Missing Being Afloat
16 July 2011 | Boat: Wilmington, Crew: Texas
Too hot for words
Missing Being Afloat
July 16, 2011
A hot cup of coffee is sitting next to me as I listen to Seafaring.com radio sea music and look at my screen saver of a sunset at Grabbers, Fisher Bay, Great Guana Cay, Abaco. Wow, what great memories. We remember that day, that sunset and the friends we met there. It was a great phase of our dream and one that made definite permanent dings in our minds hard drives. There have been so many of those events along the way since we started nineteen months ago. It seems like Port Aransas is so far away even though we spent almost twenty years sailing that area. Our Texas friends have scattered some with one crew in Carrabelle, one in St. Pete, one in Marathon, one in the Chesapeake, and one in Pensacola. That is a good number who are living the dream.
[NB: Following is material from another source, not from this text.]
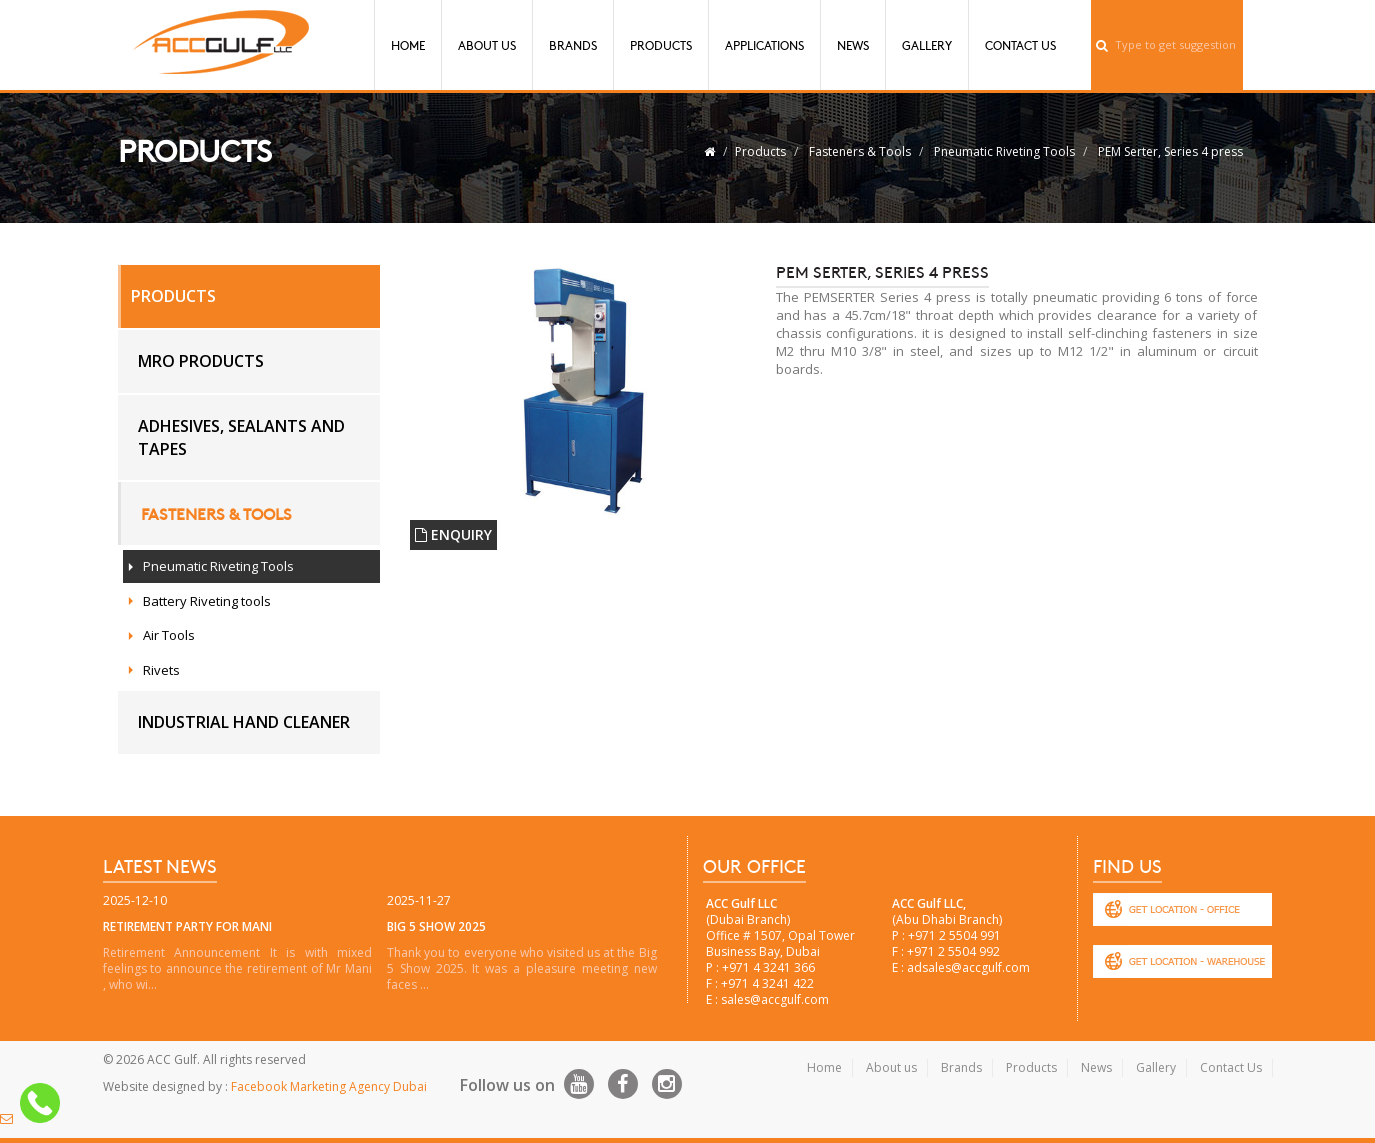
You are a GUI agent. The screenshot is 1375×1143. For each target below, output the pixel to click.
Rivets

We are in the middle of the pack, age wise, and nearly all of us have no intention of ending the dream any time soon. As to our future, we will definitely get back aboard as soon as possible once the medical issues are resolved. After all, those anchorages, sunsets and sunrises and the constant motion of the boat are some of the rewards of long term dreams. Did we wait too long to drop the dock lines? Most likely. Will it keep us on land? Not likely. Why Knot sits patiently in a snug, unbelievably quite harbor just waiting.
Of the past six phases of our cruise we can say that even though they have not all been beautiful sunsets, it is the whole package that must be graded. It is the whole experience that has been unbelievable. Were it not for the zillions of pictures we have taken, it would be easy to forget some pretty little out-of-the-way place where we dropped anchor late one afternoon only to awaken to a double wowzer sunrise. That first impression of the cobalt blue Gulf Stream as the early rays of sunrise revealed it is solid gold. The transition from that to the crystal clear water just before making port at West End was something beyond description. Passing between Forts Moultrie and Sumter as sunrise was nothing less than awesome. My active imagination allowed me to join the fleets that have passed that way. Sometime we were a galleon, a barque, an ironclad, a sloop blockade runner, a U boat, or aboard Red October in the moonlight looking at the lights on shore. Might that be in indication of a slipping mind? In New Plymouth, Green Turtle Cay we were pirates making a port call. Can you imagine what the first explorers were thinking that gazed upon Cape Fear or any of the other inlets to the New World? It is something to go to the beach at such places and look “out there”. It is another thing to gaze the other way. The first sight of land has always been a wonderful experience so much so that for thousands of years, sailors have run to the rail to catch the first glimpse. The approach takes on mystery, even with the chart plotters of today. That first time to make an inlet is to have curiosity about what’s around the bend, just out of sight. So far, we have been fortunate to have sailed through five centuries of American History from St. Augustine in the 16th to St. Mary’s Inlet and the boomer sub of the 21st. Phase VII starts when we climb back aboard.
Now that we have a fast internet connection, we will start posting more photos. They will be in the gallery section of this blog.